▶ _What you should do_
Pictures aside, repeat the listing below exactly.

▶ _Source information_
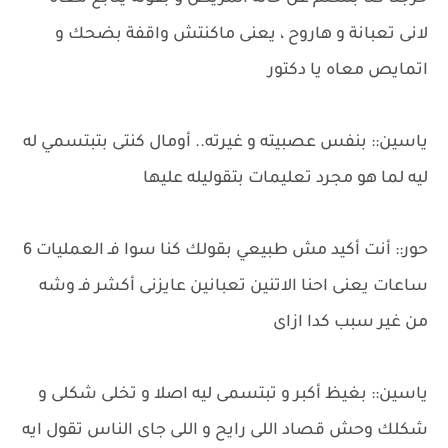
لانى تعبانة و هاروح ، يعنى ماكنتش واقفة بضحك و
اتمايص معاه يا دكتور
ياسين:: بنفس عصبيته و غيرته.. أومال كنتى بتبتسمي له
ليه لما هو مجرد تعليمات بتقوليله عليها
حور:: أنت أكيد مش طبيعي بقولك كنا سوا فـ العمليات 6
ساعات يعنى احنا الاتنين تعبانين عايزنى أكشر فـ وشه
من غير سبب كدا ازاى
ياسين:: بغيظ أكبر و تبتسمى ليه اصلا و تخلى شكلى و
شكلك وحش قصاد اللى رايح و اللى جاى الناس تقول ايه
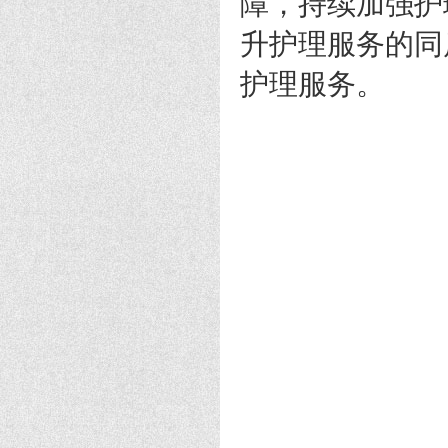
障，持续加强护
升护理服务的同
护理服务。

▶ _Solution for this task_
لانى تعبانة و هاروح ، يعنى ماكنتش واقفة بضحك و
اتمايص معاه يا دكتور
ياسين:: بنفس عصبيته و غيرته.. أومال كنتى بتبتسمي له
ليه لما هو مجرد تعليمات بتقوليله عليها
حور:: أنت أكيد مش طبيعي بقولك كنا سوا فـ العمليات 6
ساعات يعنى احنا الاتنين تعبانين عايزنى أكشر فـ وشه
من غير سبب كدا ازاى
ياسين:: بغيظ أكبر و تبتسمى ليه اصلا و تخلى شكلى و
شكلك وحش قصاد اللى رايح و اللى جاى الناس تقول ايه
障，持续加强护
升护理服务的同
护理服务。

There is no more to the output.